He puts on his tracksuit and sneakers, picks up the phone, and creates an in-progress playlist. He takes his headphones and hits the tarmac.

The contract is a good change, he thinks, putting one foot in front of the other. He could live in a better apartment; in a few months he might put a car on the road and people might know what kind of person they’re dealing with when he starts putting his keys on the table.

It finishes the first three kilometers and stops at a roundabout with lush greenery. He stretches his legs and hands then gets into a plank position and does twenty push-ups. He gets onto his back and does fifty sit-ups. Once he’s done, he’s drenched in sweat.

He wipes his forehead with the back of his hand, takes off his glasses, wipes himself with his undershirt and climbs back onto the tarmac for the three kilometers back. If he signs the contract, there is a good chance that he will strengthen his position among the country’s middle class. There is also a good chance that he writes his books less and less.

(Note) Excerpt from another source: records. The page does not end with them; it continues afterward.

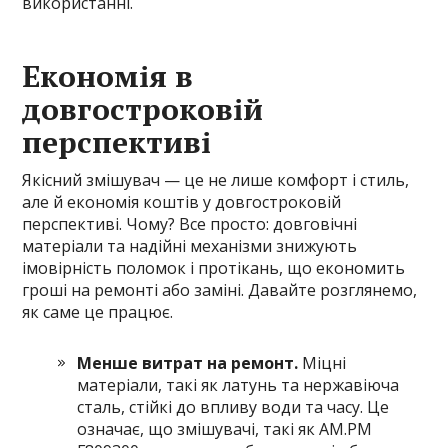
використанні.
Економія в
довгостроковій
перспективі
Якісний змішувач — це не лише комфорт і стиль,
але й економія коштів у довгостроковій
перспективі. Чому? Все просто: довговічні
матеріали та надійні механізми знижують
імовірність поломок і протікань, що економить
гроші на ремонті або заміні. Давайте розглянемо,
як саме це працює.
Менше витрат на ремонт.
Міцні
матеріали, такі як латунь та нержавіюча
сталь, стійкі до впливу води та часу. Це
означає, що змішувачі, такі як AM.PM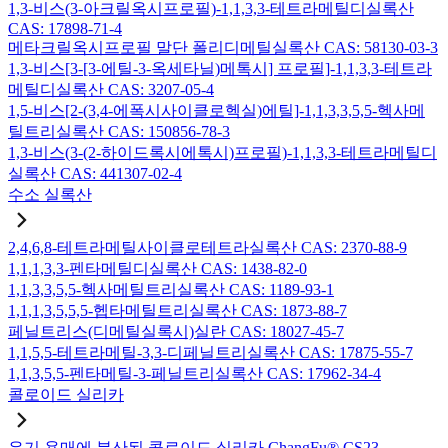
1,3-비스(3-아크릴옥시프로필)-1,1,3,3-테트라메틸디실록산
CAS: 17898-71-4
메타크릴옥시프로필 말단 폴리디메틸실록산 CAS: 58130-03-3
1,3-비스[3-[3-에틸-3-옥세타닐)메톡시] 프로필]-1,1,3,3-테트라
메틸디실록산 CAS: 3207-05-4
1,5-비스[2-(3,4-에폭시사이클로헥실)에틸]-1,1,3,3,5,5-헥사메
틸트리실록산 CAS: 150856-78-3
1,3-비스(3-(2-하이드록시에톡시)프로필)-1,1,3,3-테트라메틸디
실록산 CAS: 441307-02-4
수소 실록산
2,4,6,8-테트라메틸사이클로테트라실록산 CAS: 2370-88-9
1,1,1,3,3-펜타메틸디실록산 CAS: 1438-82-0
1,1,3,3,5,5-헥사메틸트리실록산 CAS: 1189-93-1
1,1,1,3,5,5,5-헵타메틸트리실록산 CAS: 1873-88-7
페닐트리스(디메틸실록시)실란 CAS: 18027-45-7
1,1,5,5-테트라메틸-3,3-디페닐트리실록산 CAS: 17875-55-7
1,1,3,5,5-펜타메틸-3-페닐트리실록산 CAS: 17962-34-4
콜로이드 실리카
유기 용매에 분산된 콜로이드 실리카 ChangFu® CS23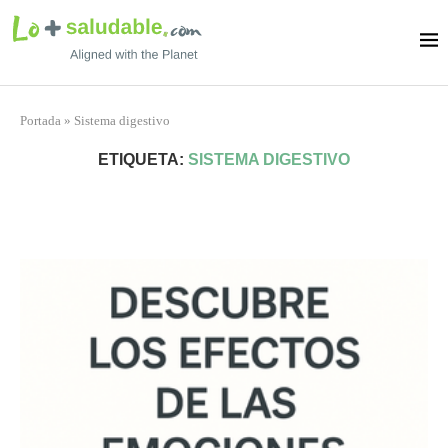
Portada
»
Sistema digestivo
ETIQUETA:
SISTEMA DIGESTIVO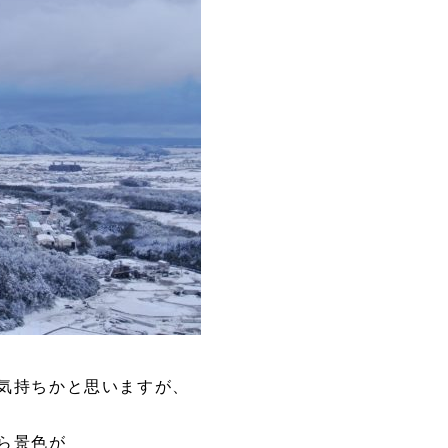
気持ちかと思いますが、
ら景色が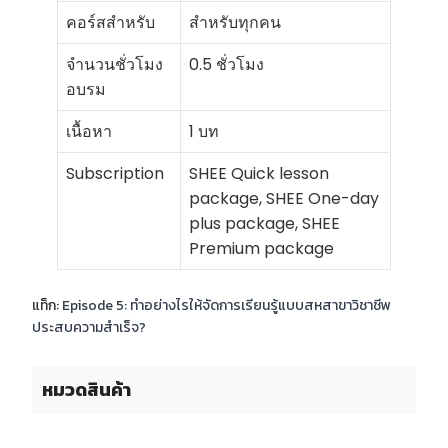
คอร์สสำหรับ
สำหรับทุกคน
จำนวนชั่วโมง
0.5 ชั่วโมง
อบรม
เนื้อหา
1 บท
Subscription
SHEE Quick lesson
package, SHEE One-day
plus package, SHEE
Premium package
แท็ก:
Episode 5: ทำอย่างไรให้จัดการเรียนรู้แบบสหสาขาวิชาชีพ
ประสบความสำเร็จ?
หมวดสินค้า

He arrives home, takes a screenshot of his playlist, posts it on his social media, and jumps in the shower. He’s leaving on a date. One of his book readers wants to meet him for a drink.

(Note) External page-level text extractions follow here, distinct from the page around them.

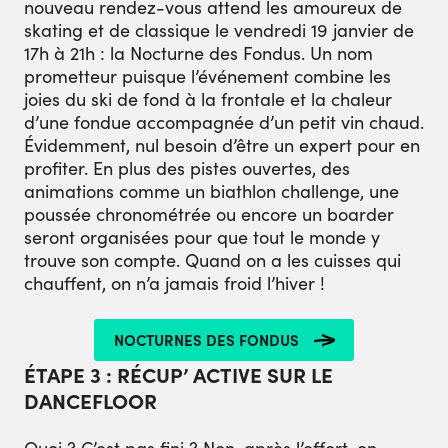
nouveau rendez-vous attend les amoureux de
skating et de classique le vendredi 19 janvier de
17h à 21h : la Nocturne des Fondus. Un nom
prometteur puisque l’événement combine les
joies du ski de fond à la frontale et la chaleur
d’une fondue accompagnée d’un petit vin chaud.
Évidemment, nul besoin d’être un expert pour en
profiter. En plus des pistes ouvertes, des
animations comme un biathlon challenge, une
poussée chronométrée ou encore un boarder
seront organisées pour que tout le monde y
trouve son compte. Quand on a les cuisses qui
chauffent, on n’a jamais froid l’hiver !
NOCTURNES DES FONDUS
ÉTAPE 3 : RÉCUP’ ACTIVE SUR LE
DANCEFLOOR
Quoi ? C’est pas fini ? Non, après l’effort, on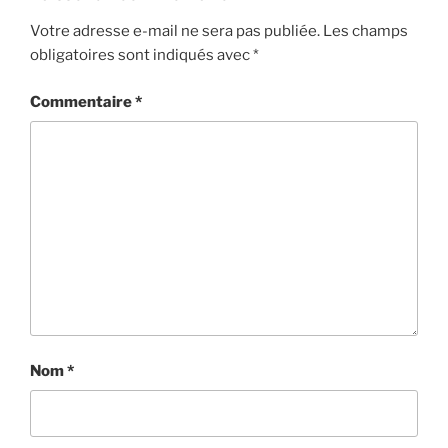
Votre adresse e-mail ne sera pas publiée.
Les champs
obligatoires sont indiqués avec
*
Commentaire
*
Nom
*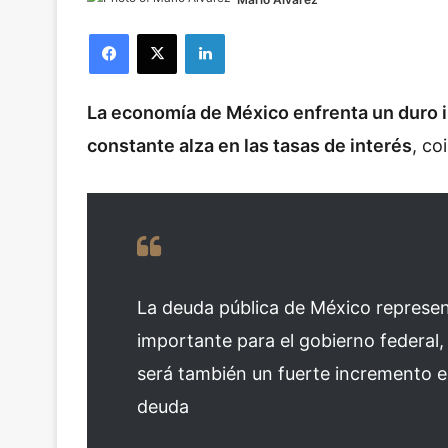
Facebook
X
LinkedIn
La economía de México enfrenta un duro i
constante alza en las tasas de interés
, co
La deuda pública de México represe
importante para el gobierno federal, 
será también un fuerte incremento e
deuda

He sits on the first floor of a popular town joint. In front of him is a European. They’re probably both waiting for their date.

The European man orders soup, he orders masala tea without milk and squeezes it in his hands while he thinks about the contract in his inbox. If he signs it, he could start going on vacation. He closes his eyes and imagines the sand on his feet and the breeze on his face.

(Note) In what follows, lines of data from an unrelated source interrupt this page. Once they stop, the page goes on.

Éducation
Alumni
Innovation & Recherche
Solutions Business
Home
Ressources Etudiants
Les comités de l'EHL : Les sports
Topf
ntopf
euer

But he also needs to be able to dream. People work their entire lives so that they can be free, dream, bathe in the sun, and do what they love. He has it now and he can’t put a price on it.

He’s watching his watch; her appointment is thirty minutes late. His anxiety begins to mount. The lady he meets, he doesn’t know nothing about her while the lady reads it, and knows all about him.

Her phone is vibrating, the lady had arrived. She sees her coming up the stairs out of the corner of her eye. He stands up and hugs her with pleasure.

He asks her if she sings. She raises her eyebrows. She looks at him half-heartedly.

“You know, I wanted to know the face behind your amazing handwriting and at the same time, I was afraid to meet you. What if I didn’t love you and had to stop reading you altogether? Losing two readers in one day? She tells him jokingly and they go their separate ways.

He arrives home after the prime-time news, changes to bed and in doing so, he looks at himself in the mirror and realizes he can’t sign the contract. He needed to live his current life, to write, to meet his readers and to change their mindsets freely and not on a watch.

To appreciate the ability to be free, the ability to dream, the ability to be possible. Besides, a contract may make him want to put a car on the road, but it is the words he writes that make him want to take the plane.

He wakes up the next morning and writes a regret email, then sits down and wonders if he made the right decision.